Data to use:
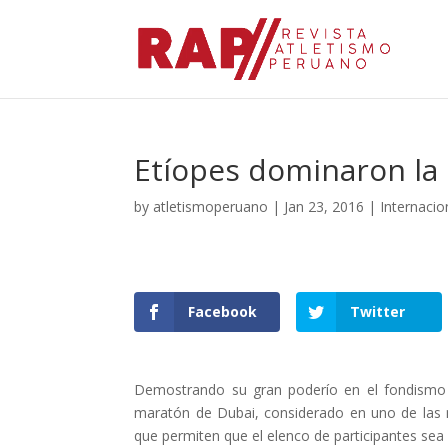
Etíopes dominaron la
by
atletismoperuano
|
Jan 23, 2016
|
Internacio
Facebook
Twitter
Demostrando su gran poderío en el fondismo a
maratón de Dubai, considerado en uno de las
que permiten que el elenco de participantes sea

What the exercise asks:
No picture belongs in the copy. Print every entry above exactly as it stands.

Final answer:
Etíopes dominaron la
by
atletismoperuano
|
Jan 23, 2016
|
Internacio
Facebook
Twitter
Demostrando su gran poderío en el fondismo a
maratón de Dubai, considerado en uno de las
que permiten que el elenco de participantes sea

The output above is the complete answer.